We will talk about five things you should keep in mind whenever you’re transitioning, and then some soft skills that I recommend that you practice while you’re transitioning from one to another.
With that being said, we’ll go ahead and get right into it.
Theo Hicks: Before we get into the five things, let’s start off by discussing when we should be parting ways with our property management company… So what are the types of things that a property manager would do that would warrant you firing them. Maybe we can talk about how long they’d have to be doing those things; maybe one time and they’re gone, for each of the ways.
Joe Fairless: There are two things that a property management company could or should be fired for; well, three really, now that I say that… The third that I just thought of is any criminal or fraudulent activity, but we’ll leave that aside. Let’s assume they’re not criminals, although I’ve interviewed guests who have had criminals or people doing criminal activity as a property management company… But let’s put that aside.

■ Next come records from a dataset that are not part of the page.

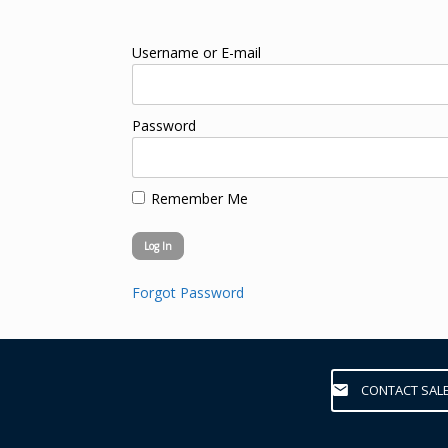
Username or E-mail
Password
Remember Me
Forgot Password
CONTACT SAL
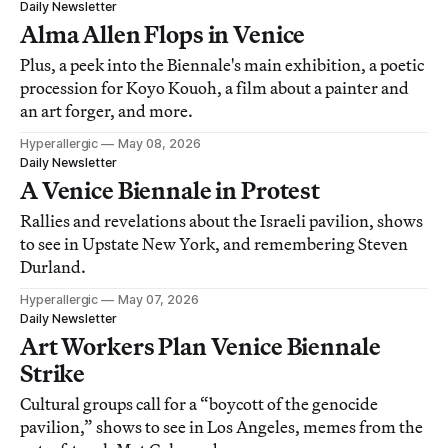
Daily Newsletter
Alma Allen Flops in Venice
Plus, a peek into the Biennale's main exhibition, a poetic
procession for Koyo Kouoh, a film about a painter and
an art forger, and more.
Hyperallergic
May 08, 2026
Daily Newsletter
A Venice Biennale in Protest
Rallies and revelations about the Israeli pavilion, shows
to see in Upstate New York, and remembering Steven
Durland.
Hyperallergic
May 07, 2026
Daily Newsletter
Art Workers Plan Venice Biennale
Strike
Cultural groups call for a “boycott of the genocide
pavilion,” shows to see in Los Angeles, memes from the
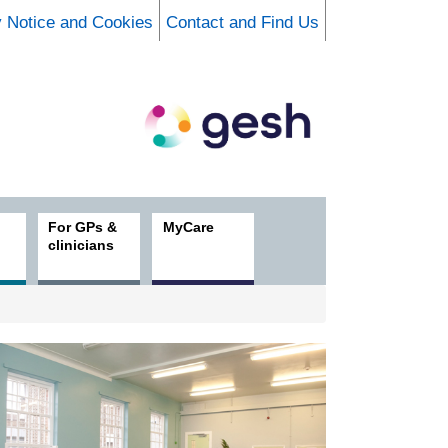
y Notice and Cookies
Contact and Find Us
For GPs &
MyCare
clinicians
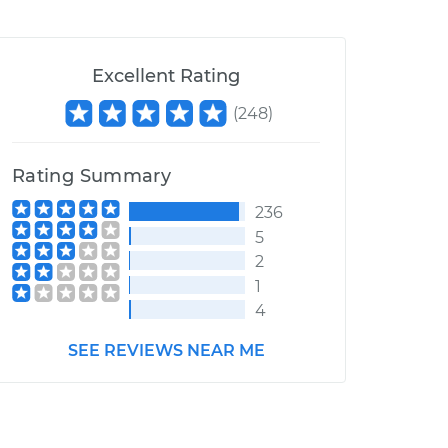
Excellent Rating
(
248
)
Rating Summary
236
5
2
1
4
SEE REVIEWS NEAR ME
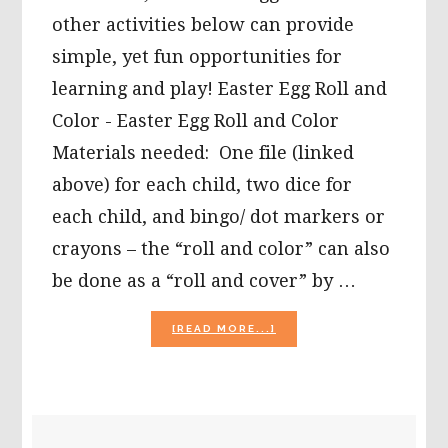
other activities below can provide
simple, yet fun opportunities for
learning and play! Easter Egg Roll and
Color - Easter Egg Roll and Color
Materials needed: One file (linked
above) for each child, two dice for
each child, and bingo/ dot markers or
crayons – the “roll and color” can also
be done as a “roll and cover” by …
ABOUT
[READ MORE...]
EASTER
EGG
ROLL
AND
COLOR,
PRIMARY
BUNNY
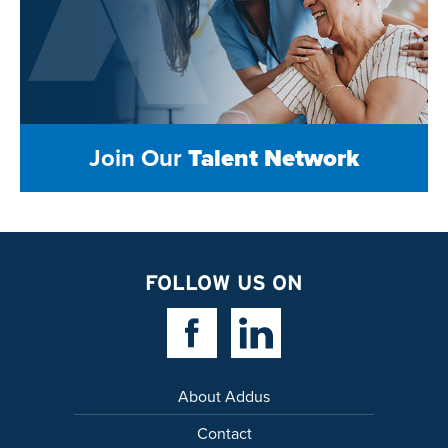
Join Our
Talent Network
FOLLOW US ON
Facebook Link
Linkedin Link
About Addus
Contact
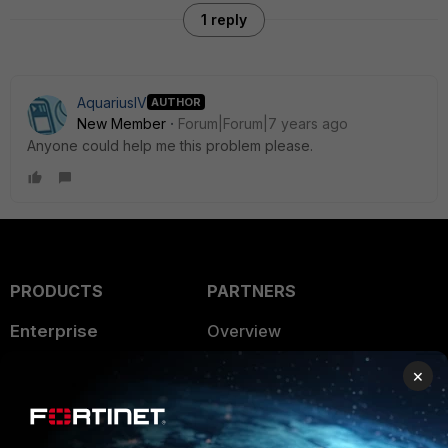
1 reply
AquariusIV
AUTHOR
New Member
Forum|Forum|7 years ago
Anyone could help me this problem please.
PRODUCTS
PARTNERS
Enterprise
Overview
Alliances Ecosystem
Secure Networking
×
Find a Partner
User and Device Security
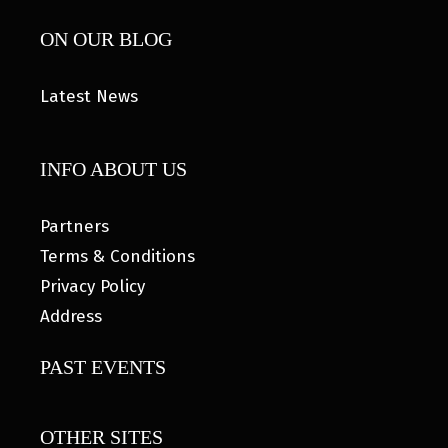
ON OUR BLOG
Latest News
INFO ABOUT US
Partners
Terms & Conditions
Privacy Policy
Address
PAST EVENTS
OTHER SITES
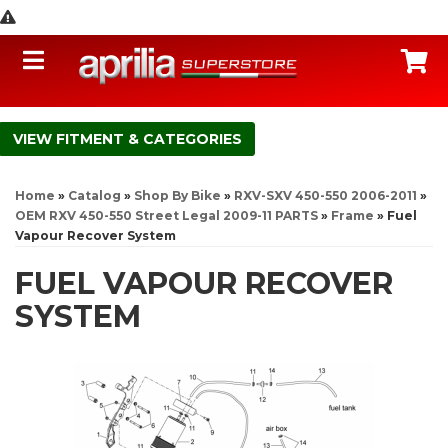
Toggle navigation
C
FITMENT & CATEGORIES
Home
»
Catalog
»
Shop By Bike
»
RXV-SXV 450-550 2006-2011
»
OEM RXV 450-550 Street Legal 2009-11 PARTS
»
Frame
»
Fuel
Vapour Recover System
FUEL VAPOUR RECOVER
SYSTEM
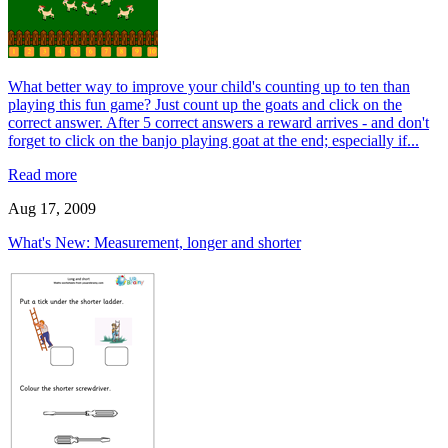
What better way to improve your child's counting up to ten than
playing this fun game? Just count up the goats and click on the
correct answer. After 5 correct answers a reward arrives - and don't
forget to click on the banjo playing goat at the end; especially if...
Read more
Aug 17, 2009
What's New: Measurement, longer and shorter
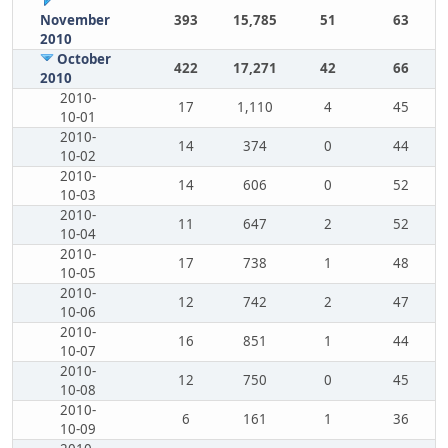
November
393
15,785
51
63
2010
October
422
17,271
42
66
2010
2010-
17
1,110
4
45
10-01
2010-
14
374
0
44
10-02
2010-
14
606
0
52
10-03
2010-
11
647
2
52
10-04
2010-
17
738
1
48
10-05
2010-
12
742
2
47
10-06
2010-
16
851
1
44
10-07
2010-
12
750
0
45
10-08
2010-
6
161
1
36
10-09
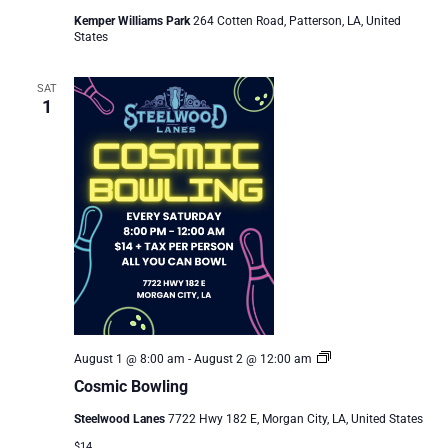
Kemper Williams Park
264 Cotten Road, Patterson, LA, United
States
SAT
1
Cosmic
August 1 @ 8:00 am
-
August 2 @ 12:00 am
Bowling
Cosmic Bowling
Steelwood Lanes
7722 Hwy 182 E, Morgan City, LA, United States
$14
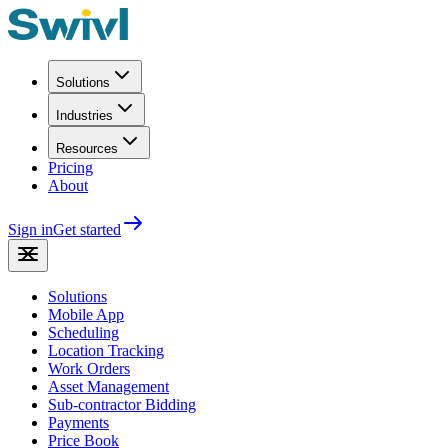
Solutions
Industries
Resources
Pricing
About
Sign in
Get started
Solutions
Mobile App
Scheduling
Location Tracking
Work Orders
Asset Management
Sub-contractor Bidding
Payments
Price Book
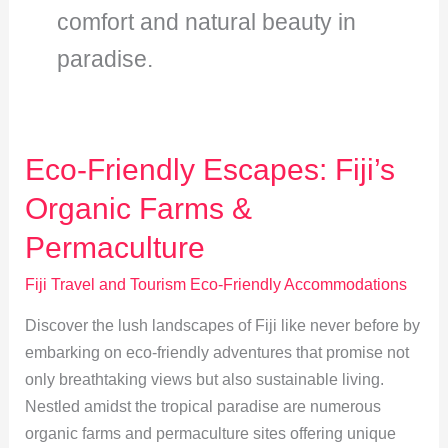
comfort and natural beauty in
paradise.
Eco-Friendly Escapes: Fiji’s
Organic Farms &
Permaculture
Fiji Travel and Tourism Eco-Friendly Accommodations
Discover the lush landscapes of Fiji like never before by
embarking on eco-friendly adventures that promise not
only breathtaking views but also sustainable living.
Nestled amidst the tropical paradise are numerous
organic farms and permaculture sites offering unique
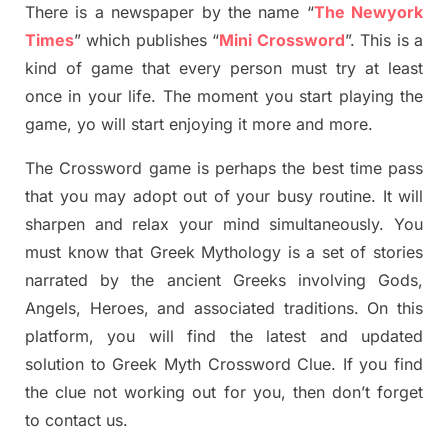
There is a newspaper by the name “
The Newyork
Times
”
which publish
es
“
Mini Crossword
”
. This is a
kind of game that every person must try at least
once in your life. The moment you start playing the
game,
yo
will start enjoying it more and more.
The Crossword
game
is
perhaps the best time
pass
tha
t you may adopt out of your busy routine. It will
sharpen and relax your mind simultan
e
ously.
You
must know that
Greek Mythology
is a set of stories
narrated by the ancient
G
reeks involving
Gods,
Angels, Heroes,
and associated
traditions.
On this
platform, you will find
the
latest and updated
solution to
Greek Myth
Crossword Clue.
If you find
the clue not working out for you
,
then don’t forget
to contact us.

One is execution and two is communication. If they are not executing properly or they are not communicating with you along the way, then those are both fireable offences… Because even if they’re executing very well, if they’re not communicating with you or are responsive when you have your questions, then you’re not gonna know what’s going on with your investment, and you’re flying blind… And even if they are executing effectively, perhaps they won’t in the future and you won’t know about it because they’re not communicating with you. So those are the two categories for why I would fire a property management company.
My company has let go a property management company, so this isn’t conceptual; this is real stuff that we’ve gone through as a company, and these are some tips that we’ll get into for when you come across a time when you need to fire a company that’s managing your apartment building… These are some things that will help you make that transition as smooth as possible.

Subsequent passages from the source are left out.